As the garden grew dark, I decided to leave it to fate. Like the gambler who is beyond thoughts of mere winning and losing, who just wants to know, I put my money on black and left it there for spin after spin. As she snuggled closer, would anyone interrupt us? No. As I stroked her cheek, would anyone see? No. When I invited her back to mine, would she refuse? No. A minute later we were in my hallway.

I pushed the door closed and took a couple of steps towards the living room. I never made it. She thrust me against the wall and began to kiss me. Even though her kisses were as unsubtle as a woodpecker, I was incredibly excited. It didn’t matter that the sex was clearly going to be abysmal, because this wasn’t about pleasure, not in the normal sense. The feeling rushing through me was more like the one junkies must get at The Meadows, when the cure suddenly kicks in and they know – for sure – that a life-changing breakthrough is about to be made. They will never again take up the needle or the glass briar; they will lead healthy constructive lives fuelled by nothing more invigorating than Perrier water and cottage cheese. Once she had given herself to me I would be over the need to chase women to validate myself, to right the wrongs of 25 years ago. I was going back to the fork in the road, and taking the right turning at last, the one that led to fidelity, to marriage, to children, to happiness. Her hands slid down to the front of my trousers and pressed against the stiffening bulge of my genitals.

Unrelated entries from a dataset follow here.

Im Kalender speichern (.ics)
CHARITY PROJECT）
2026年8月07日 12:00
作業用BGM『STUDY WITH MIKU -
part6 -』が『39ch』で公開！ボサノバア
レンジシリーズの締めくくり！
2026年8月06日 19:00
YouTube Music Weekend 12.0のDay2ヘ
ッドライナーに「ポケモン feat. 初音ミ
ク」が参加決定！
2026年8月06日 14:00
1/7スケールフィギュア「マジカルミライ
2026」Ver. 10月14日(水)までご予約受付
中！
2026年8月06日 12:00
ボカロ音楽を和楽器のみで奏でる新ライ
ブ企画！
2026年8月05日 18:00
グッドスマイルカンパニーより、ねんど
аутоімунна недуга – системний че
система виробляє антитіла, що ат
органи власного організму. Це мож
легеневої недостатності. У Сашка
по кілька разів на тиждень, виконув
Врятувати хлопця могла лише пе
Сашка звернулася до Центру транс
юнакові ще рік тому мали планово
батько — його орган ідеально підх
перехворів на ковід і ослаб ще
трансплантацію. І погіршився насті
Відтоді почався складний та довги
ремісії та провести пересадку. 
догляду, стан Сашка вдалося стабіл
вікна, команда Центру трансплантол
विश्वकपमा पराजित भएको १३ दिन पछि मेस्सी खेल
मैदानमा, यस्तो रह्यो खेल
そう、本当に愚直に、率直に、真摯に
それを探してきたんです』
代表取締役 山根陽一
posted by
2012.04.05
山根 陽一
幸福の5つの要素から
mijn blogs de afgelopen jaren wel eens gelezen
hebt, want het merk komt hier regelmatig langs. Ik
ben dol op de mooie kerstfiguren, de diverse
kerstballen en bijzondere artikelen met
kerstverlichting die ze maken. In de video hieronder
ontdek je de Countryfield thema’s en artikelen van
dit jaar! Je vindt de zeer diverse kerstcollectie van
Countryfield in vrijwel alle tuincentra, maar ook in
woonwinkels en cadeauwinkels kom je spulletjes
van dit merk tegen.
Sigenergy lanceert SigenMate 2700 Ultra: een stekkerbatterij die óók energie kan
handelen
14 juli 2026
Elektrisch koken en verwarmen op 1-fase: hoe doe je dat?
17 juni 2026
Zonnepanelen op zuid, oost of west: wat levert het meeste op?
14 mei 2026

At which point my brass letterbox fell off. It was a full two yards away from us, and was bolted sturdily to the door, but it fell with a gigantic clatter. It must have been unscrewing itself slowly for months, and our slight vibrations had edged the bolt from the final millimetre of thread. The effect was instantaneous. The noise lurched me back to reality. I pulled away, horrified, wiped my lips and said she should go. She went.

That night, I called two friends and told them about it. The first was an ex, who told me I was a creepy loser. I could hear the utter disgust in her voice. She told me to grow up, and didn’t understand when I said that, in a way, was what I had been trying to do. The second was a male pal, who said I was a loser for different reasons. “Maybe it wasn’t God telling you to stop. Maybe it was God saying ‘go on, my son. This one’s on me.’ Get her back, you idiot!” Too late. The next day, I met my 18-year-old neighbour as he was clanking binbags full of bottles onto the pavement. I airily enquired how the party had ended. He told me that Sarah had gone home and had sex with one of the Australian guys. He was a surfer. He was 31. They are an uncomplicated people.